#### [Task objective]
Print the line that has "do prédio carregam sem" in it, then every remaining line of the data, exactly and without anything extra.

#### [Records drawn from a dataset]

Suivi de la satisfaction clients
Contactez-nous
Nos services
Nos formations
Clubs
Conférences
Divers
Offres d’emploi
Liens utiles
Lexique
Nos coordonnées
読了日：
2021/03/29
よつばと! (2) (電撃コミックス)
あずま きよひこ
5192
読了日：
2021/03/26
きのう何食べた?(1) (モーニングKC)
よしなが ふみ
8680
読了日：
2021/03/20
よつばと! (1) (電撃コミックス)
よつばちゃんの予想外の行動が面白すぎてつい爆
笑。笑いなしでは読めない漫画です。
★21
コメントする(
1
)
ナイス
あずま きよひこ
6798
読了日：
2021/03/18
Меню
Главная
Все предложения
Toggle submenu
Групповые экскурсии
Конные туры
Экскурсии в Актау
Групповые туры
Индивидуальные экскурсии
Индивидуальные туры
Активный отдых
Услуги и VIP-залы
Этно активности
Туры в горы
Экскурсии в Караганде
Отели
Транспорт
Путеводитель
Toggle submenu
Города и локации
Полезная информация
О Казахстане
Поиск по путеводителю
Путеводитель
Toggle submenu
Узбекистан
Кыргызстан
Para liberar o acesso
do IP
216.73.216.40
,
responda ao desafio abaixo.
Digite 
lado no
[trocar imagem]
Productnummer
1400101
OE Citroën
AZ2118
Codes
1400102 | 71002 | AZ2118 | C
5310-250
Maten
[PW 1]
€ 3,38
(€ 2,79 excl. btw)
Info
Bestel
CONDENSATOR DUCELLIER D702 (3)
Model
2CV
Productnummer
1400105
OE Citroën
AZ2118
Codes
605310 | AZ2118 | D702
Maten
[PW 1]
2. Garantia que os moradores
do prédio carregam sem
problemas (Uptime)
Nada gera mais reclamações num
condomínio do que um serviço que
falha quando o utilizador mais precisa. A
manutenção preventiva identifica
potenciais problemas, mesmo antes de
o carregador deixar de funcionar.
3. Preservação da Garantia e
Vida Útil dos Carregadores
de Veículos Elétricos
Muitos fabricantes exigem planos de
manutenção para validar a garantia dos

#### [Exercise solution]
do prédio carregam sem
problemas (Uptime)
Nada gera mais reclamações num
condomínio do que um serviço que
falha quando o utilizador mais precisa. A
manutenção preventiva identifica
potenciais problemas, mesmo antes de
o carregador deixar de funcionar.
3. Preservação da Garantia e
Vida Útil dos Carregadores
de Veículos Elétricos
Muitos fabricantes exigem planos de
manutenção para validar a garantia dos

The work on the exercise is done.